Mais soudain, un doute affreux m'habite : aucun élément féminin n'est cité par le fieffé phallocrate Martin du Gard : quelle infamie ! Mesurée à l'aune de nos temps de parité exacerbée jusqu'au ridicule, sinon à l'hystérie (encore une idée socialiste), une telle attitude est proprement intolérable... Toute honte bue, je propose néanmoins le texte de ce grand auteur, qu'il rédigea sur un coin de table : un petit bijou si précieux...

 

Dimanche 3 octobre 1915,

Chère Madame - et amie (je peux, n'est-ce pas ? Il y a de rapides et tacites accords qui valent plusieurs hivers de rencontres mondaines).
J'ai dû attendre notre retour dans ma loge vitrée de la rue Christine, non pas pour penser à ce que vous m'aviez demandé, mais pour vous en faire part. Nous venons de passer huit jours dans la boue, sans cantonnement et presque sans loisirs. D'ailleurs, "l'Ange blanc" a dû trouver tant de triste besogne à Paris, que je n'ai guère de regret de l'avoir fait attendre. Je ne pense pas que vous puissiez lire en ce moment, ni sans doute d'ici longtemps.
À tout hasard, voici quelques titres de bouquins. Je m'aperçois que ce que je fais là est bien difficile. Ce rôle de conseiller est même un peu ridicule, mais passons... c'est entre nous, et j'ai bon espoir que vous ne souriez pas du sérieux avec lequel je tiens à tenir ma promesse.
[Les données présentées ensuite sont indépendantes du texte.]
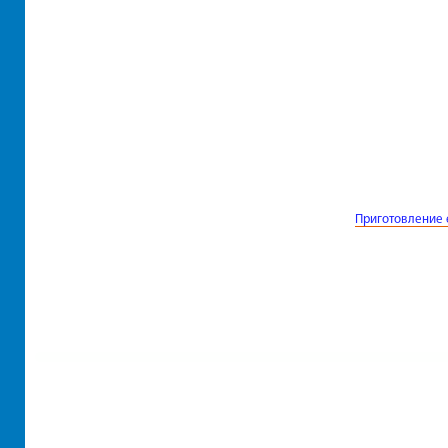
Приготовление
Mon premier désir est de vous faire connaître et aimer André Gide. C'est à lui que des milliers de jeunes gens doivent de s'être découverts eux-mêmes. Son livre "Les nourritures terrestres" est pour beaucoup d'entre nous une sorte de bréviaire. Lisez-le. Lisez-le lentement, à petites gorgées, sans vous laisser rebuter par ce qui vous semblera peut-être au début un peu de préciosité, et qui est seulement de la précision, le souci d'être absolument sincère, d'exprimer avec exactitude et jusque dans ses nuances une grande et très complexe conscience moderne.
Je suis certain que vous serez troublée par la terrible passion de vivre qui se dégage d'un tel livre. Pour une sensibilité jeune, ardente, qui s'offre, qui ne demande qu'à s'accroître, à s'affiner encore, à s'enrichir, il n'y a pas de guide plus subtil et plus entraînant, - tant est grave et digne de respect son attitude passionnée devant la vie, devant toutes les manifestations de la vie. Un tel ami enseigne à comprendre et à sentir, non pas à sa manière, ce qui serait déplorablement factice, mais à la nôtre, par un multiple et naturel développement de notre sensibilité personnelle.
Je me souviens de ma première rencontre avec son œuvre, et combien mon adhésion à tout ce que la vie offre de meilleur et de plus beau, s'en est trouvée amplifiée. Lisez aussi son "Immoraliste", et ses recueils d'articles, au jour le jour. Mais commencez par "les Nourritures terrestres", où vous trouverez le suc. Je me trompe fort si cet ouvrage ne vous donne pas la nostalgie d'horizons nouveaux, infinis, et si vous ne vous sentez pas prodigieusement enrichie par cette grande voix.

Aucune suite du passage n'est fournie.